PROBLEM REQUIREMENTS: Although the records contain pictures, none belong in the copy: restate word for word only the lines from the one with "GERMANY - ENGLISH" through the one with "kuskuxeando-151", both included.
--
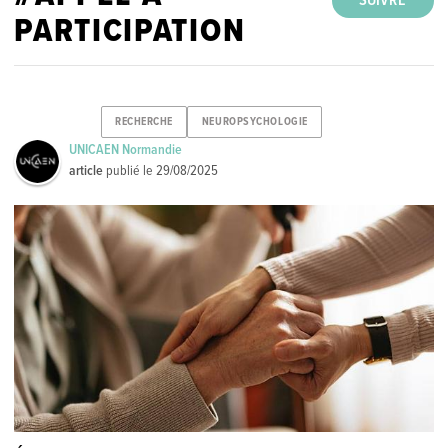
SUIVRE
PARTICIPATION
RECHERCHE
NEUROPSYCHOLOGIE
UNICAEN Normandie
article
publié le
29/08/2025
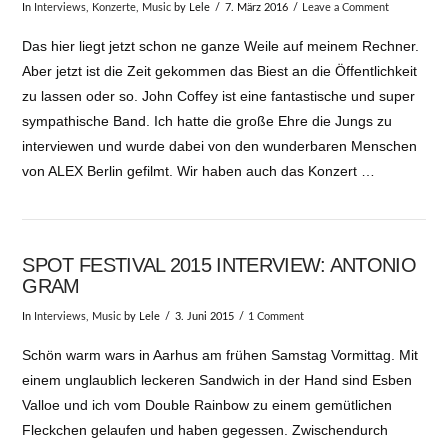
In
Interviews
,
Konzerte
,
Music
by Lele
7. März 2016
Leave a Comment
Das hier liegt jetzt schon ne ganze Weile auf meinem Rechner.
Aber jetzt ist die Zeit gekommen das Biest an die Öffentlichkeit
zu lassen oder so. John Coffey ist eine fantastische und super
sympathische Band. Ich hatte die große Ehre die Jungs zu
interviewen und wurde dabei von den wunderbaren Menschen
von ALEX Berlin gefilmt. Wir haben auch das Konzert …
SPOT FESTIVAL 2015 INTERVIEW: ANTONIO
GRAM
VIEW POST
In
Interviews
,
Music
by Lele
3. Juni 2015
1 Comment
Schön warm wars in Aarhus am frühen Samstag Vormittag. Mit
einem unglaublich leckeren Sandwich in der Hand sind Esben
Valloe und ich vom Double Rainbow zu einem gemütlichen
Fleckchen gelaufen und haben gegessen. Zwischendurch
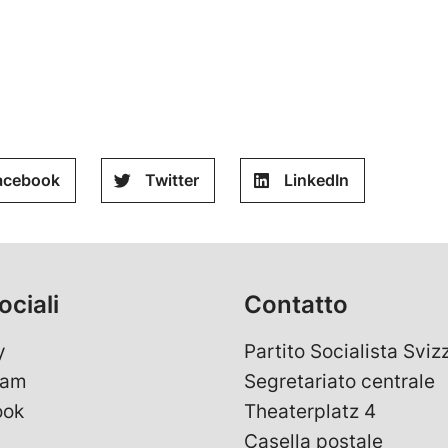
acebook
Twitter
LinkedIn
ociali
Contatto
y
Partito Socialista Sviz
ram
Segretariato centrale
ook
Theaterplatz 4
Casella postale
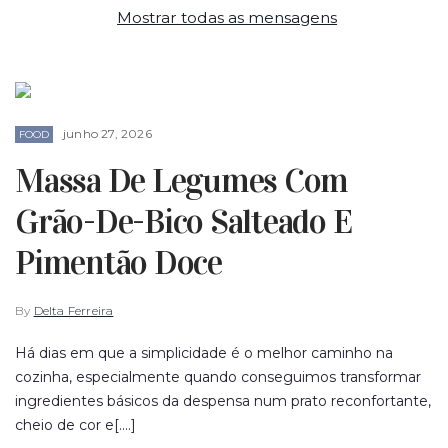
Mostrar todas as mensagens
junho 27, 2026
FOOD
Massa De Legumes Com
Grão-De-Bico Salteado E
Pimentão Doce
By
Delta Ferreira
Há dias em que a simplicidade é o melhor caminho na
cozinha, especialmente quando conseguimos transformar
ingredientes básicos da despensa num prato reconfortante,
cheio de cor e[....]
--
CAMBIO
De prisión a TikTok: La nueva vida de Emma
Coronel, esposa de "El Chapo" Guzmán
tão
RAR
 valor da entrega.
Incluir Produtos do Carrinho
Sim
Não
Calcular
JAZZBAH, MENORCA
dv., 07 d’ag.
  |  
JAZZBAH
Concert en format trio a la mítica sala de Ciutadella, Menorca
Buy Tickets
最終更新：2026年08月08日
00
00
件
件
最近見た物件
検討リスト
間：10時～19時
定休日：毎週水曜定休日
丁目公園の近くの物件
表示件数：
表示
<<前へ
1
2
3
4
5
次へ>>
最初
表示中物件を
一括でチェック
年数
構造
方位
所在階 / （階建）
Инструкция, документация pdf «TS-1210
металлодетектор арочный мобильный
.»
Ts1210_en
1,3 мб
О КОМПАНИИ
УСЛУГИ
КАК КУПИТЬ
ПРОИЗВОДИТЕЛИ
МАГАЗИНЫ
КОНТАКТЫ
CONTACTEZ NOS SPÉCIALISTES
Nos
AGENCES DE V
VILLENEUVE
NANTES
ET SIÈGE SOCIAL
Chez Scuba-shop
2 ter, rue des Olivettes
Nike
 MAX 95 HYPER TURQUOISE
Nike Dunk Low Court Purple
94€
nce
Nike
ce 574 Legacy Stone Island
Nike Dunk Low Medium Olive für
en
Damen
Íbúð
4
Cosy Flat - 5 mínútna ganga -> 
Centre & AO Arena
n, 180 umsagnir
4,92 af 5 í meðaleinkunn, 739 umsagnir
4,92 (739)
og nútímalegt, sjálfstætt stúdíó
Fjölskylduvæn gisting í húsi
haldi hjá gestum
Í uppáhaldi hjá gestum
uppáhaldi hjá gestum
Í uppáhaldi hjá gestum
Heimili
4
--
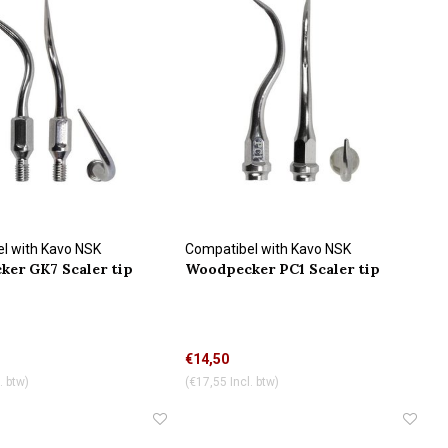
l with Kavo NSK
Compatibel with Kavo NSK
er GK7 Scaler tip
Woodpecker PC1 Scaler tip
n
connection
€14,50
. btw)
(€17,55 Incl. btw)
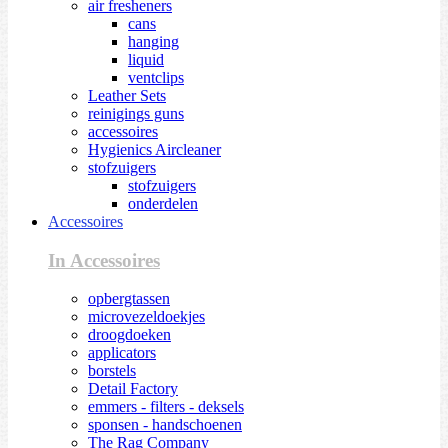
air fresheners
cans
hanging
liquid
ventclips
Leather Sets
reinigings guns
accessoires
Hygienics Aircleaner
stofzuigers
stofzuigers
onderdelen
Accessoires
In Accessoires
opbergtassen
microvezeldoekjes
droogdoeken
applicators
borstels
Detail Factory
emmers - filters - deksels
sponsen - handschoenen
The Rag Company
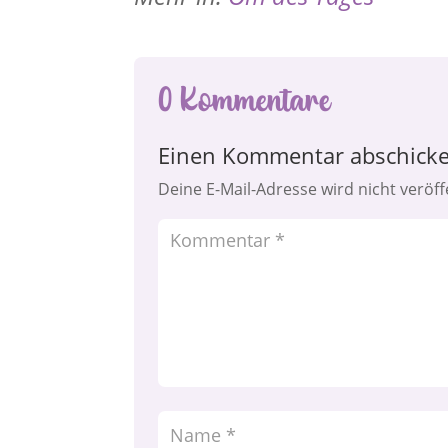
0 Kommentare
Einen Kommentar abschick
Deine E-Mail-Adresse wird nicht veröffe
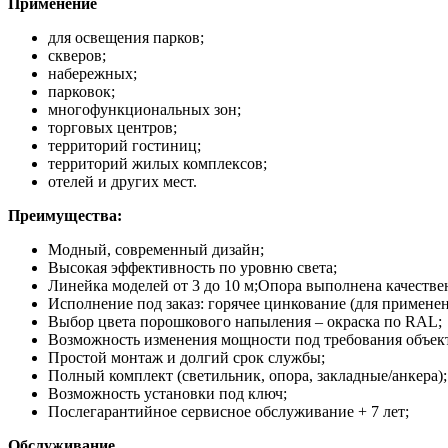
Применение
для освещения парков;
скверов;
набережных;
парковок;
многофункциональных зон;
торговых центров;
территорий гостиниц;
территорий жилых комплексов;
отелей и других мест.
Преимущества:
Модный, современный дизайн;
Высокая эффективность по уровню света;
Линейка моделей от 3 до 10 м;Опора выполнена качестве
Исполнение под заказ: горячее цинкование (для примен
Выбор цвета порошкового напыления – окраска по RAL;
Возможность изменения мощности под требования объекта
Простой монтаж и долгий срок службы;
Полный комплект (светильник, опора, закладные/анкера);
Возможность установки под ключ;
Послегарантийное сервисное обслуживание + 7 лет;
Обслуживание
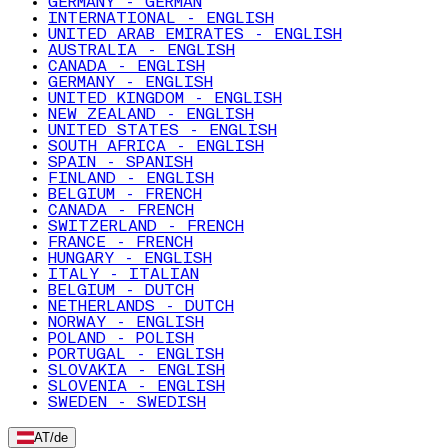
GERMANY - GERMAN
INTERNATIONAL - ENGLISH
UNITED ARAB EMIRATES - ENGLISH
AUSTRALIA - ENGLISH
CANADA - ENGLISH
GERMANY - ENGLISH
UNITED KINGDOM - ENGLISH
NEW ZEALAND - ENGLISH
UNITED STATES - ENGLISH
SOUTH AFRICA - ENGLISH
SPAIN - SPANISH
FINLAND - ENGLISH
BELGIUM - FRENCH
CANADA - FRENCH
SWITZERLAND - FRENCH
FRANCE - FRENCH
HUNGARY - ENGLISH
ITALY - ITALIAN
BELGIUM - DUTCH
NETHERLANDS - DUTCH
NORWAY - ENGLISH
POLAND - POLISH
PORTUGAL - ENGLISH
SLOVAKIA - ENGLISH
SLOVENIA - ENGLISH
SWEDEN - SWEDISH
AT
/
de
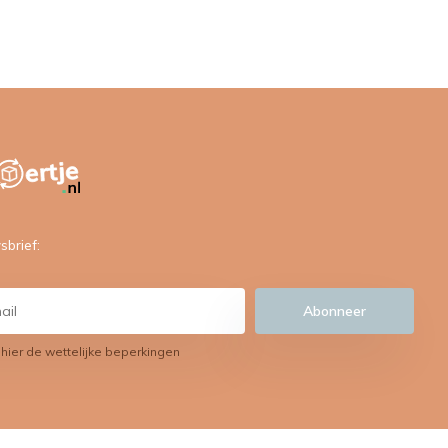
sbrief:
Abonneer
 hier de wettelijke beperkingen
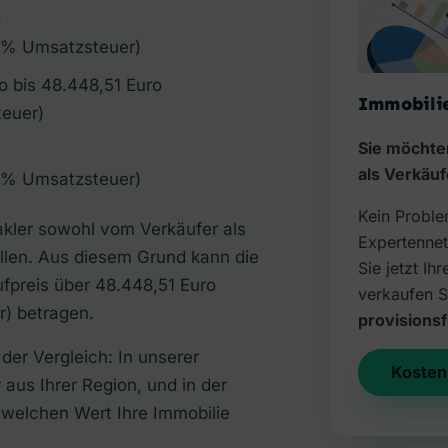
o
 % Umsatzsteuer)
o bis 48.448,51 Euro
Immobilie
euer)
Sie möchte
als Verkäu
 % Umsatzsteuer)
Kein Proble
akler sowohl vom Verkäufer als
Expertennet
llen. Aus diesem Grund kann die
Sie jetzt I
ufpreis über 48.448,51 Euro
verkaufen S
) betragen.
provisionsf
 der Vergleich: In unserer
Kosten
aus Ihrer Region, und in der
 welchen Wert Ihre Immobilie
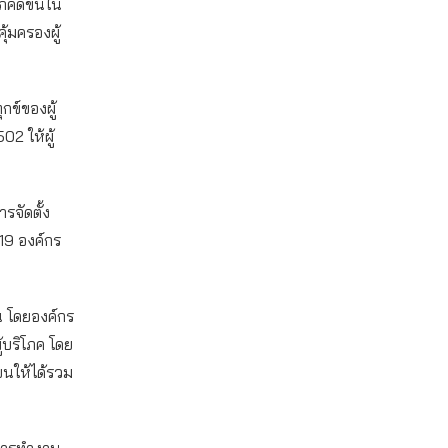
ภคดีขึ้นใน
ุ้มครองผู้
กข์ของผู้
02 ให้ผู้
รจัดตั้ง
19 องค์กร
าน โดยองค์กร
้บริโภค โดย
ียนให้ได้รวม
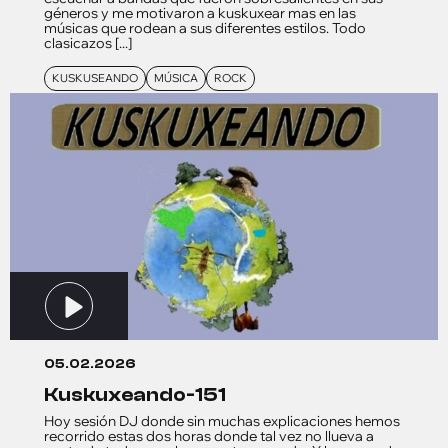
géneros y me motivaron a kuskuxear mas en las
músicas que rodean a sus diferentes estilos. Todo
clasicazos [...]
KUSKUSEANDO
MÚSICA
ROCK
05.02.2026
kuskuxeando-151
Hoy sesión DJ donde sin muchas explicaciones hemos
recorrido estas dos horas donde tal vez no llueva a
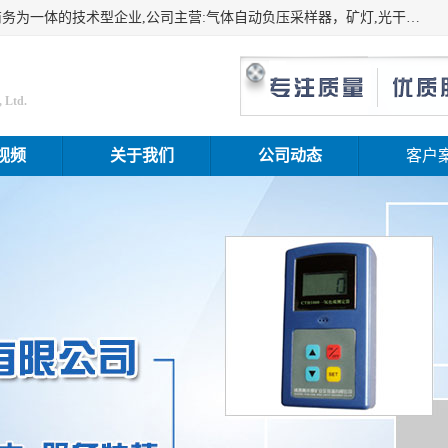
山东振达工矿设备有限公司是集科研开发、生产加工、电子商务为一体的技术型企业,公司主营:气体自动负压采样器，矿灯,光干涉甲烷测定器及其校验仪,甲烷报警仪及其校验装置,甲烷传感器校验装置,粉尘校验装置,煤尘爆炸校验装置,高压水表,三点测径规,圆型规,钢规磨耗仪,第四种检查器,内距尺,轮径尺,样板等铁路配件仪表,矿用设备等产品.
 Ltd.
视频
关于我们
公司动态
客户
--
THE COMPLETED TASK:
GERMANY - ENGLISH
UNITED KINGDOM - ENGLISH
NEW ZEALAND - ENGLISH
UNITED STATES - ENGLISH
SOUTH AFRICA - ENGLISH
SPAIN - SPANISH
FINLAND - ENGLISH
BELGIUM - FRENCH
CANADA - FRENCH
SWITZERLAND - FRENCH
FRANCE - FRENCH
HUNGARY - ENGLISH
ITALY - ITALIAN
BELGIUM - DUTCH
NETHERLANDS - DUTCH
NORWAY - ENGLISH
POLAND - POLISH
PORTUGAL - ENGLISH
SLOVAKIA - ENGLISH
SLOVENIA - ENGLISH
SWEDEN - SWEDISH
AT
/
de
sbrief:
Abonneer
 hier de wettelijke beperkingen
o
 % Umsatzsteuer)
o bis 48.448,51 Euro
Immobilie
euer)
Sie möchte
als Verkäu
 % Umsatzsteuer)
Kein Proble
akler sowohl vom Verkäufer als
Expertennet
llen. Aus diesem Grund kann die
Sie jetzt I
ufpreis über 48.448,51 Euro
verkaufen S
) betragen.
provisionsf
 der Vergleich: In unserer
Kosten
aus Ihrer Region, und in der
 welchen Wert Ihre Immobilie
ภคดีขึ้นใน
ุ้มครองผู้
กข์ของผู้
02 ให้ผู้
รจัดตั้ง
19 องค์กร
าน โดยองค์กร
้บริโภค โดย
ียนให้ได้รวม
géneros y me motivaron a kuskuxear mas en las
músicas que rodean a sus diferentes estilos. Todo
clasicazos [...]
KUSKUSEANDO
MÚSICA
ROCK
05.02.2026
kuskuxeando-151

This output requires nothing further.